Ryan Wick edited this page May 30, 2023 · 3 revisions

This page described how to use Verticall to produce a distance-based tree. This workflow is best suited to collections of closely related isolates which are too large for Gubbins.

Some key points about the alignment tree workflow:

  • It requires a whole-genome pseudo-alignment, and is thus better suited to closely-related groups of isolates. If your isolates are diverse, consider using the distance tree workflow instead.
  • It is fast and scales well with the number of isolates: O(n). So this workflow is suitable for very large datasets containing thousands of isolates.
  • It filters out recombination in only one way: by painting the contigs and ignoring horizontal parts relative to a reference. This means it is not as sensitive as the distance tree workflow or Gubbins.

Requirements

  • An assembly for each of your genomes in FASTA format.
    • Put this in a single directory (the instructions below assume this directory is named assemblies).
    • Sample names are taken from the assembly filenames: e.g. Sample_123.fasta is good, assembly.fasta is bad.
    • The assemblies cannot contain ambiguous bases. You can use Verticall repair to split contigs at ambiguous bases if necessary.
    • Good assemblies (e.g. with a big N50) are better, but fragmented assemblies are okay.
  • A reference sequence in FASTA format.
    • The reference must contain only one sequence and cannot contain ambiguous bases.
  • A whole-genome pseudo-alignment in FASTA format.
    • This must include the reference sequence as well as each isolate.
    • The reference sequence name in the alignment must match the reference sequence filename. E.g. if your reference sequence filename is reference.fasta then the alignment must contain >reference.
    • The alignment must span the full reference sequence – i.e. both variant and invariant sites must be included.
    • If you have reads for your genomes, a clean.full.aln alignment file from Snippy works well.
    • If you don't have reads for your genomes, you can use the generate_ska_alignment.py script in Gubbins.

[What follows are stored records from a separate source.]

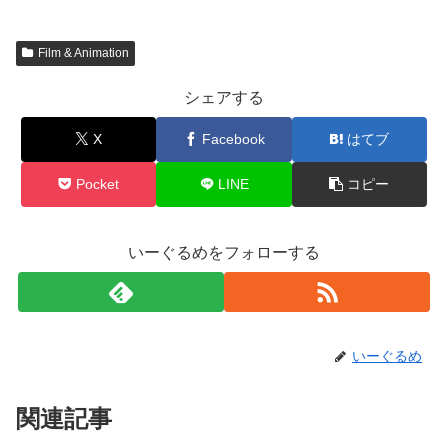
Film & Animation
シェアする
X
Facebook
はてブ
Pocket
LINE
コピー
いーぐるめをフォローする
いーぐるめ
関連記事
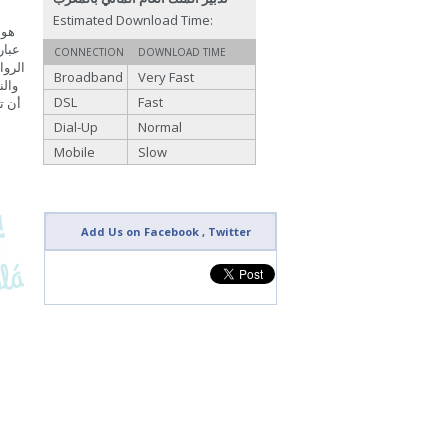
Estimated Download Time:
CONNECTION
DOWNLOAD TIME
Broadband
Very Fast
والن
DSL
Fast
أن ت
Dial-Up
Normal
Mobile
Slow
Add Us on Facebook , Twitter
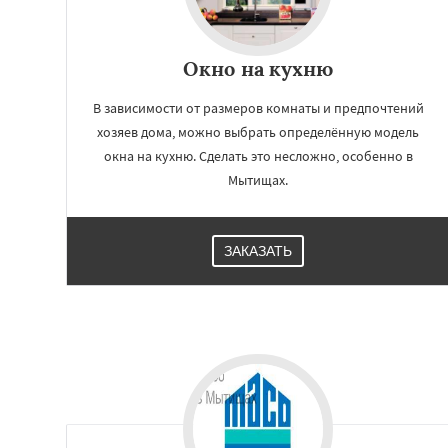
Окно на кухню
В зависимости от размеров комнаты и предпочтений
хозяев дома, можно выбрать определённую модель
окна на кухню. Сделать это несложно, особенно в
Мытищах.
ЗАКАЗАТЬ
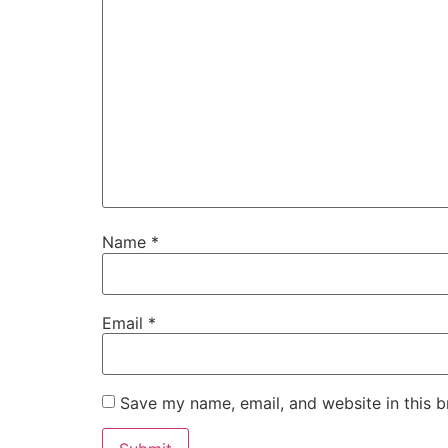
Name
*
Email
*
Save my name, email, and website in this b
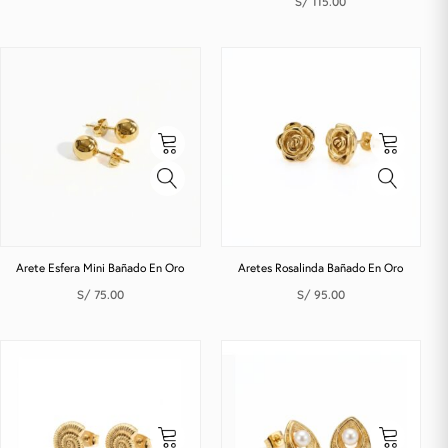
S/
115.00
Arete Esfera Mini Bañado En Oro
Aretes Rosalinda Bañado En Oro
S/
75.00
S/
95.00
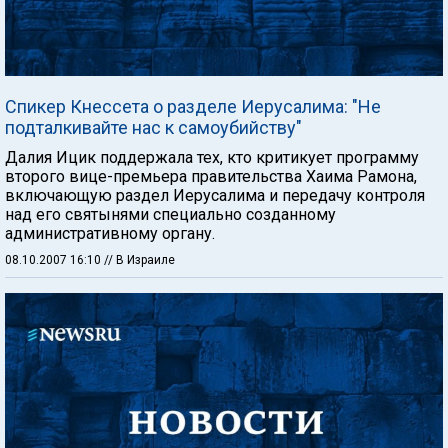
Спикер Кнессета о разделе Иерусалима: "Не
подталкивайте нас к самоубийству"
Далия Ицик поддержала тех, кто критикует программу
второго вице-премьера правительства Хаима Рамона,
включающую раздел Иерусалима и передачу контроля
над его святынями специально созданному
административному органу.
08.10.2007 16:10
// В Израиле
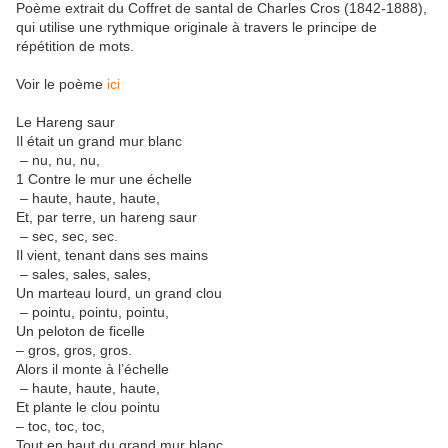
Poème extrait du Coffret de santal de Charles Cros (1842-1888),
qui utilise une rythmique originale à travers le principe de
répétition de mots.
Voir le poème
ici
Le Hareng saur
Il était un grand mur blanc
– nu, nu, nu,
1 Contre le mur une échelle
– haute, haute, haute,
Et, par terre, un hareng saur
– sec, sec, sec.
Il vient, tenant dans ses mains
– sales, sales, sales,
Un marteau lourd, un grand clou
– pointu, pointu, pointu,
Un peloton de ficelle
– gros, gros, gros.
Alors il monte à l’échelle
– haute, haute, haute,
Et plante le clou pointu
– toc, toc, toc,
Tout en haut du grand mur blanc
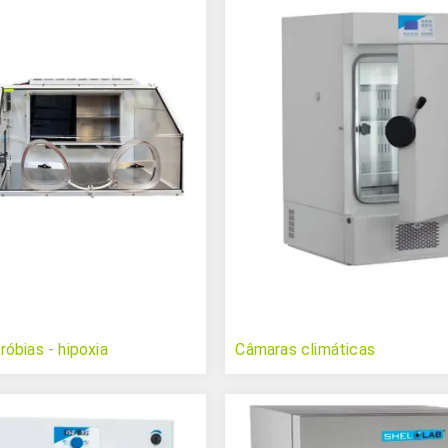
óbias - hipoxia
Câmaras climáticas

Step 1: pairwise comparisons

This Verticall pairwise command will perform pairwise comparisons of each assembly to the reference:

verticall pairwise -i assemblies -o verticall.tsv -r reference.fasta

Unlike in the distance tree workflow, this will not perform all pairwise comparisons between assemblies. This means it scales O(n) with the number of assemblies, so it should be fast even for large collections.

Step 2: masked alignment

This Verticall mask command will mask horizontal regions and unaligned regions in the pseudo-alignment:

verticall mask -i verticall.tsv -a alignment.fasta -o masked_alignment.fasta

If you want to exclude the reference genome from the masked aligned, use --exclude_reference. If you want to exclude invariant sites from the alignment (can make tree-building faster for big collections), use --exclude_invariant.

Step 3: tree

Here's a minimal tree-building command with IQ-TREE:

iqtree2 -s masked_alignment.fasta

RAxML-NG and FastTree are other options.